If you are researching different methods that are intended to restore hair, you may have come across Botox as an off-label treatment.
Most medical experts are still skeptical. While some research has supported a correlation between Botox and its ability to reverse hair loss, the outcomes are not conclusive in verifying the injection as a cure.
Why Do Some People Think That Botox May Be A Hair Loss Cure?
A doctor in Beverly Hills was trying to treat his mother for migraines using Botox. She was a cancer patient who had lost much of her hair due to chemotherapy. As a result of the Botox injections, he noticed that her hair started to grow back.
From this experience, he performed additional tests on volunteers to see if Botox could be a possible cure for hair loss. According to his reports, Botox, (along with a regimen of vitamin supplements) was able to offer positive results for many of these individuals.
However part of the skepticism generated in response to these anecdotal claims is due to the lack of photographic evidence and publications in the form of peer reviewed articles.
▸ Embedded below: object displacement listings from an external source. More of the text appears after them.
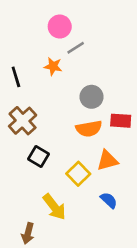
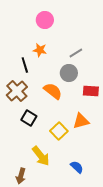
gray line: (76, 48) -> (76, 53), moved
black line: (16, 77) -> (25, 65), moved
orange semicircle: (89, 129) -> (53, 91), moved, turned -132
blue semicircle: (109, 200) -> (77, 167), moved

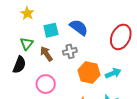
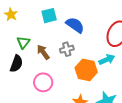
yellow star: (27, 13) -> (11, 14), moved
cyan square: (51, 30) -> (49, 16), moved
cyan arrow: (113, 73) -> (107, 60), moved

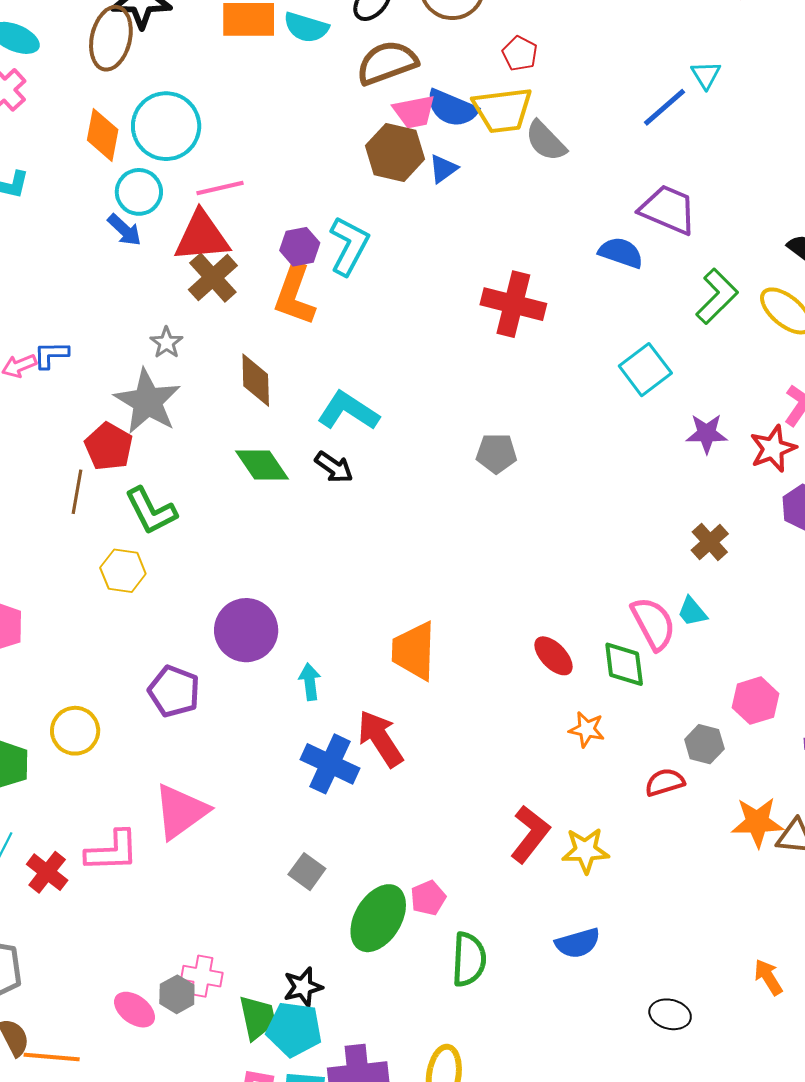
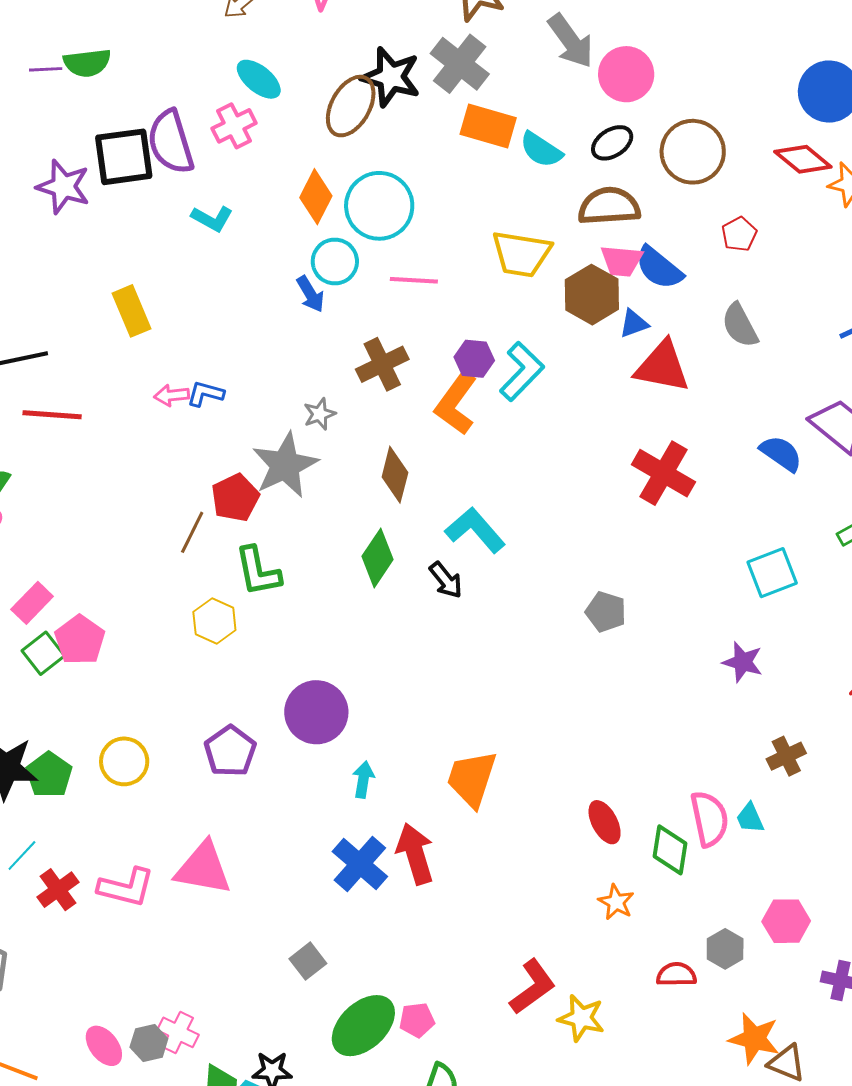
yellow trapezoid: (503, 110) -> (521, 254), moved
red triangle: (202, 237) -> (662, 367), moved
purple star: (707, 434) -> (743, 662), moved
green diamond: (262, 465) -> (378, 558), turned 52
pink triangle: (181, 811) -> (203, 868), turned 30

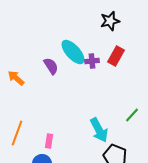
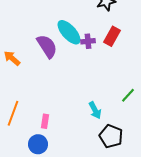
purple semicircle: (51, 66) -> (47, 46), size x1.4
cyan arrow: (99, 130) -> (95, 110), size x0.7

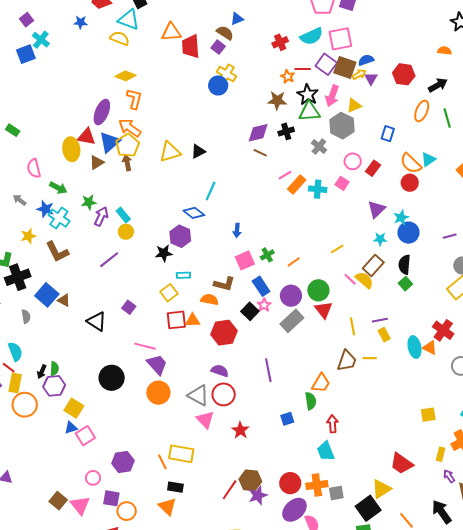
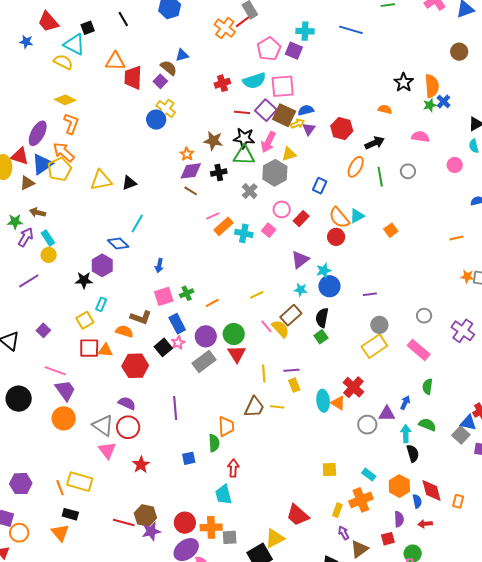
orange star: (288, 77) -> (187, 154), moved
black star: (308, 95) -> (244, 138), turned -30
brown arrow: (127, 163) -> (38, 212), moved, turned -70
cyan rectangle: (183, 275) -> (101, 304), turned -72
orange trapezoid: (321, 383) -> (226, 426), turned -40
red line: (230, 490) -> (124, 523), turned 65

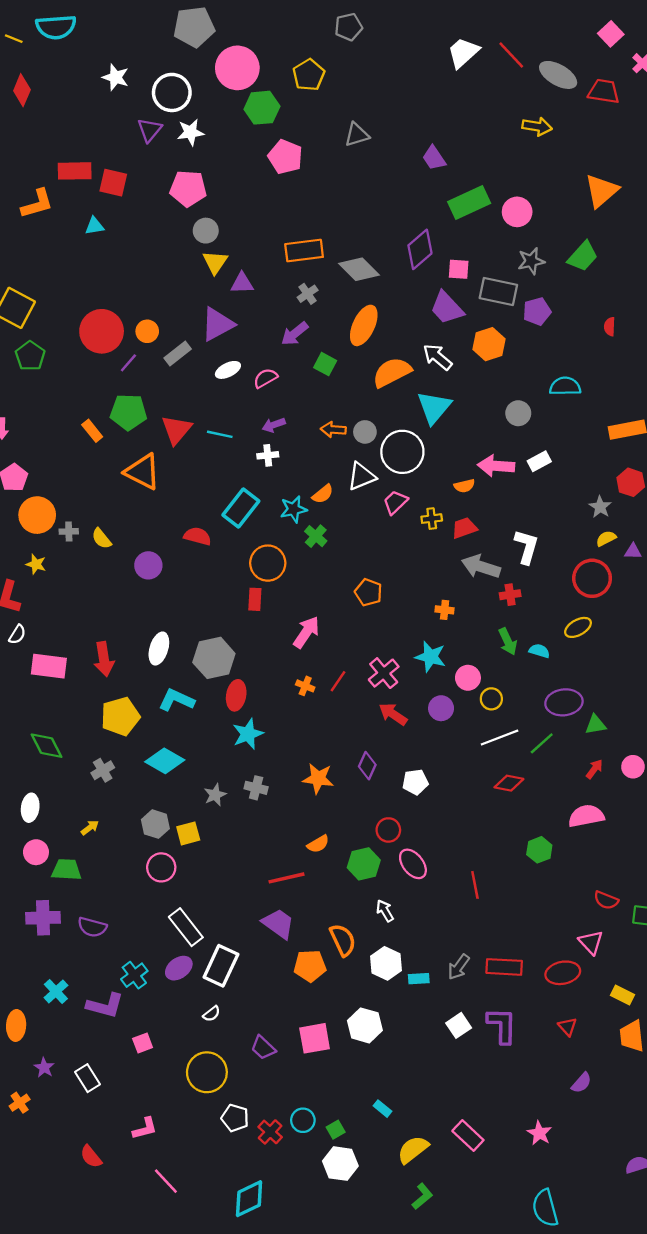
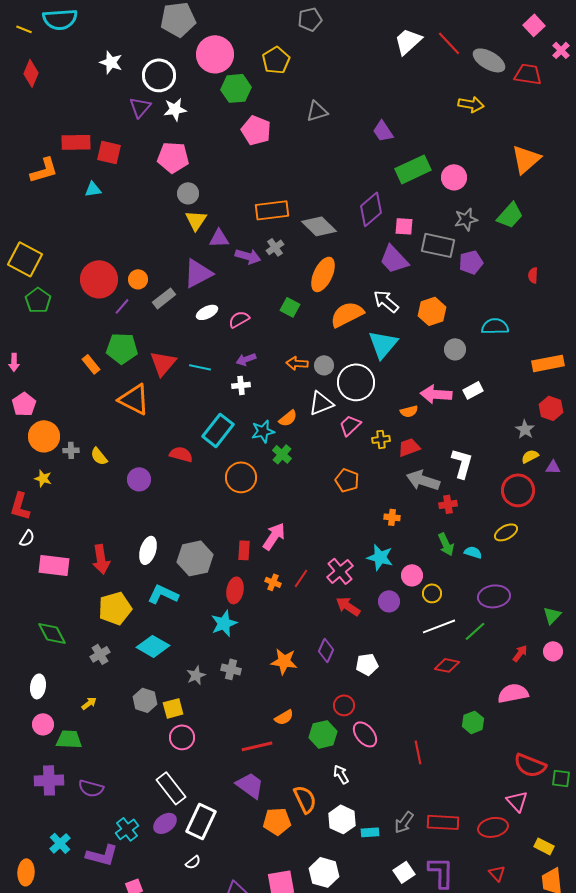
purple arrow: (295, 334) -> (248, 256), moved, turned -125
orange hexagon: (489, 344) -> (432, 311), moved
orange pentagon: (368, 592) -> (347, 480), moved
red rectangle: (255, 599) -> (244, 550), moved
red ellipse: (236, 695) -> (235, 590), moved
green triangle: (596, 725) -> (552, 615), moved, turned -36
pink circle: (161, 867) -> (182, 737), moved
red semicircle: (606, 900) -> (530, 765), size x1.5

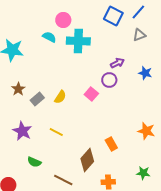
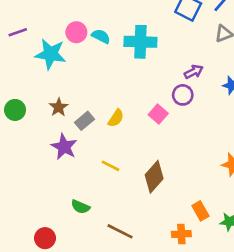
pink circle: (63, 20) -> (76, 32), moved
purple star: (22, 131) -> (64, 147), moved
orange rectangle: (111, 144) -> (200, 211), moved
brown diamond: (87, 160) -> (154, 177), moved

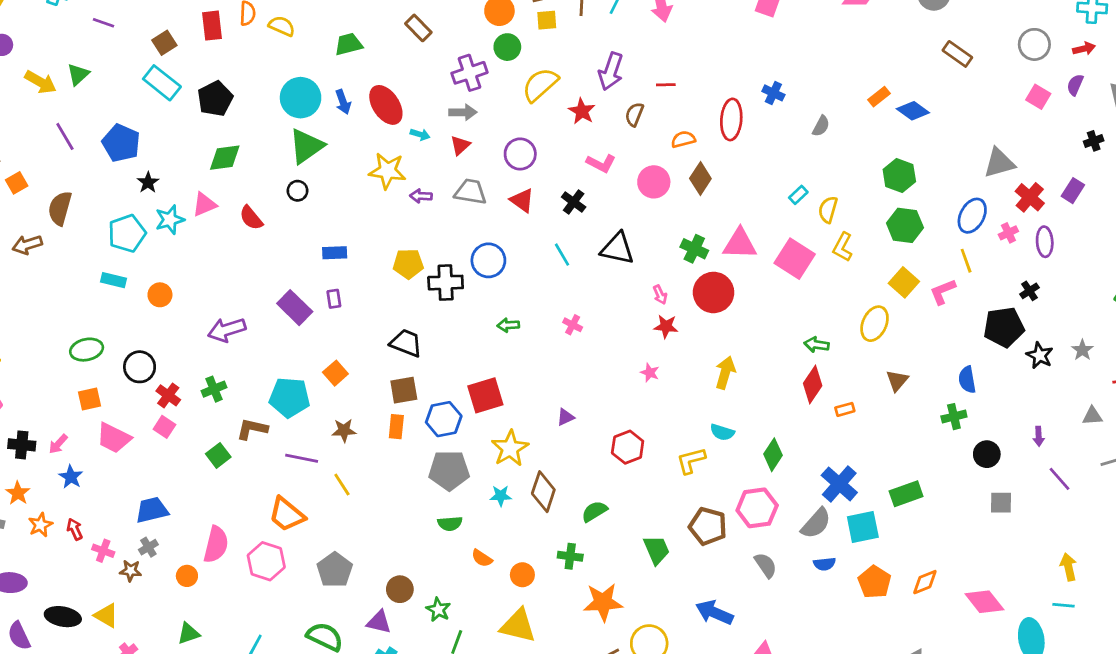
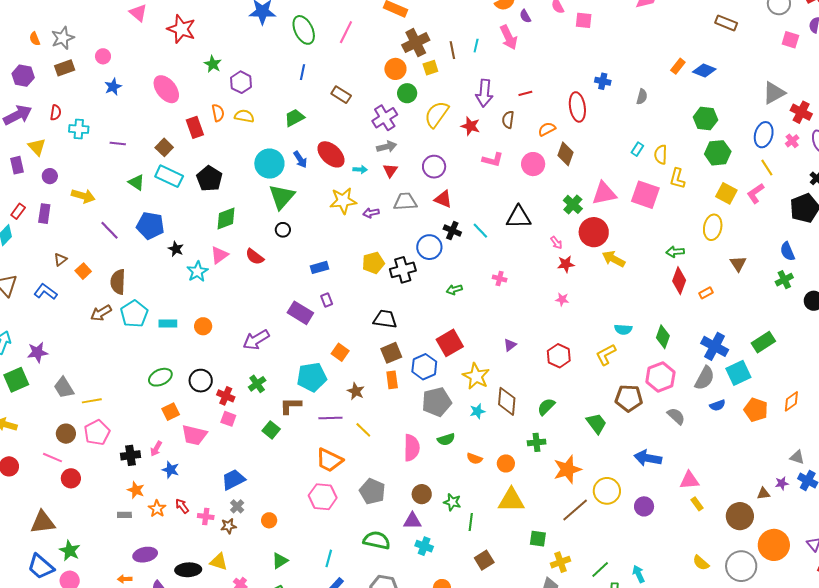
green triangle: (78, 74) -> (136, 182), moved, turned -30
black cross: (574, 202) -> (452, 231), moved
cyan pentagon: (127, 233) -> (134, 314), moved
green cross: (694, 249) -> (573, 204), turned 30
yellow arrow: (725, 373) -> (614, 259), moved, turned -65
brown star: (344, 430) -> (356, 391), turned -30
pink semicircle: (216, 544) -> (412, 448), moved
Research On Botox As A Hair Loss Cure
A team in Canada organized a formal research study to learn more about the effects of Botox on hair loss. Fifty subjects were observed with different levels of baldness (Norwood scale II-IV). They were given 300 units of Botox over 24 weeks.
To see if Botox made a difference in the hair loss, researchers measured growth progress on an area of the treated scalp measuring 2cm. The loss of hair was monitored quantitatively by collecting hair from each of the subject’s pillows. The objective, of course, was to see if the number of hairs decreased over time.
Was Botox found to be a cure for hair loss? Actually, the study did show a positive correlation. Results found that the number of head hairs increased by 18%. Hair loss decreased by 39%. And the response rate to using Botox was 75%.
The researchers believe that Botox works in a manner similar to Rogaine, by enhancing the supply of blood to the hair follicles. Since Botox relaxes muscles, this would decrease the constriction around the blood vessels. The increased oxygenation helps prevent the breakdown of testosterone to DHT. DHT causes follicles to shrink in individuals whose follicles are sensitive to this metabolite.
Botox cannot be considered to be a cure for hair loss, despite the results from this research. Keep in mind that this study only found a correlation. This not the same as a causal relationship.
There are still many variables that need to be investigated further before considering Botox to be an official hair loss cure.